Are there other types of pesticides that are not as harmful?
Narrow-spectrum pesticides are more targeted to a specific type of pest or a group of pests. You can avoid some of those environmental problems of harming other organisms that are unintentionally affected by broad-spectrum pesticides.
What are the limitations of narrow-spectrum pesticides?
To use narrow-spectrum pesticides, you have to know a lot about the pests. You have to know about its lifecycle and when it reproduces. For example, if you have a narrow-spectrum pesticide that acts on an organism’s ability to molt or move from one stage of life to another, you need to understand what those stages are so you can use the pesticide at a time that is going to be the most effective.
Using narrow-spectrum pesticides also requires more careful application and sometimes additional protective gear. The farmers need to be well-versed and certified to be able to use these pesticides effectively and safely on their farms. So the more variety of pesticides that you use, the more training and understanding you need to have of those chemicals. But, narrow spectrum pesticides still have other unintended effects so avoiding the use of pesticides is best.
Are there other solutions that minimize pesticide use altogether?
Integrated pest management (IPM) is an ecologically based way to deal with pests. IPM’s goal is to maintain agricultural production while still dealing with pests and decreasing pesticide use.
IPM requires having a thorough understanding of the crop, the pest and the surrounding environment. Education is key in understanding what is affecting the crops and the life history and characteristics of the insects or the weeds affecting the crops so that you can manage them properly by targeting that specific pest.

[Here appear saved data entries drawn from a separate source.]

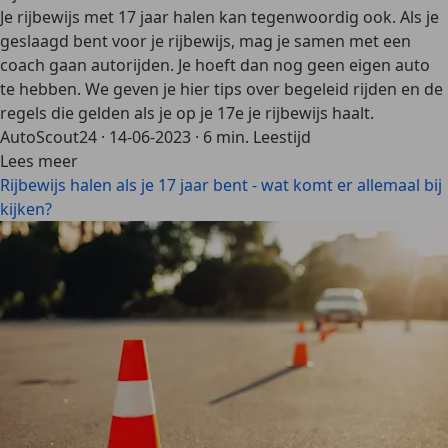
Je rijbewijs met 17 jaar halen kan tegenwoordig ook. Als je
geslaagd bent voor je rijbewijs, mag je samen met een
coach gaan autorijden. Je hoeft dan nog geen eigen auto
te hebben. We geven je hier tips over begeleid rijden en de
regels die gelden als je op je 17e je rijbewijs haalt.
AutoScout24
·
14-06-2023
·
6 min. Leestijd
Lees meer
Rijbewijs halen als je 17 jaar bent - wat komt er allemaal bij
kijken?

What alternative strategies does IPM offer to deal with pests?
Some controls including the appropriate use of fertilizers can ensure the soil is as fertile as possible, giving the crop a more competitive edge over weeds. Other controls like spacing the plants to be more dense can shade the ground and make emerging weeds less competitive and less likely to germinate in the soil.
The timing of planting crops is really important. For example, planting corn in early May might prevent corn borer pests from feeding on the corn ears because the corn can be in a later stage of development and better able to withstand the insects when they peak in the summertime.

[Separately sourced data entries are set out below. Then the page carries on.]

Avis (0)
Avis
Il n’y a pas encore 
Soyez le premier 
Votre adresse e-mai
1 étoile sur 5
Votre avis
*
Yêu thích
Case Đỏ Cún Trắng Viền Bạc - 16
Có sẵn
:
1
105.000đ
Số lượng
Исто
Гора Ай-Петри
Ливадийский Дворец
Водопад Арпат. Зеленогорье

Planting different crops on one plot of land can also be effective. Strip cropping is where in one strip of land you might have corn and then the next is soybeans followed again by corn. You could potentially at least contain a pest to one strip. It might not jump over the soybeans to the next strip of corn.
There are also biological controls like releasing a predator, parasite or disease that affects just the pest, but these can be time-consuming and expensive and also sometimes result in unintended consequences on native organisms which might be affected by them as well. Farmers can also use genetic controls such as introducing artificially sterilized males into a pest population.

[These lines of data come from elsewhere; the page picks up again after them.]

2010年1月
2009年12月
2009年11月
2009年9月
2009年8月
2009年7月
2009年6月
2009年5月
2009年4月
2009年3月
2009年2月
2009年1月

How do these more sustainable practices contribute to a greener and healthier planet?
Sustainable farming promotes the biodiversity of the surrounding ecosystems. Since pesticides can harm organisms that are not pests, including pollinators, birds, fish, native plants and many others, it is best to avoid the use of pesticides whenever possible. This will also allow ecosystems to retain their resilience in the face of climate change and other stressors that they face due to human impacts. Safer soil, water and food systems support not just our environment, but also our own health.